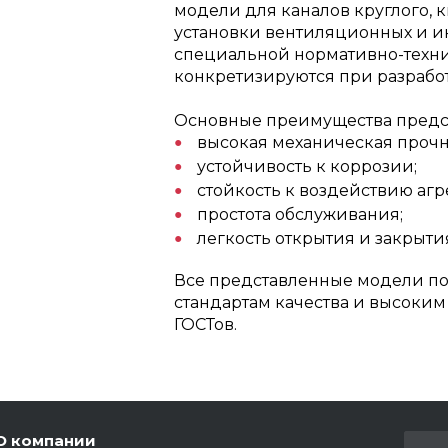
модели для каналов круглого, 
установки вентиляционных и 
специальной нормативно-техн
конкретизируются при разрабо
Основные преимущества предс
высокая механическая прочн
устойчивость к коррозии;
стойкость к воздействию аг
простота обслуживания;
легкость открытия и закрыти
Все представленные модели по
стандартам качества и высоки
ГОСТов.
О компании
---
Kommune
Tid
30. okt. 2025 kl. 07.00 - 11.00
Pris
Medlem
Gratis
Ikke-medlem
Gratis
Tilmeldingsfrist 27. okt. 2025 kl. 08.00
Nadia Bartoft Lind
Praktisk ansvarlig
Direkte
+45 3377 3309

> _YOUR INSTRUCTIONS_
Search the records for the string "модели" and return every line in which it occurs.

> _RESULT_
модели для каналов круглого, 
Все представленные модели по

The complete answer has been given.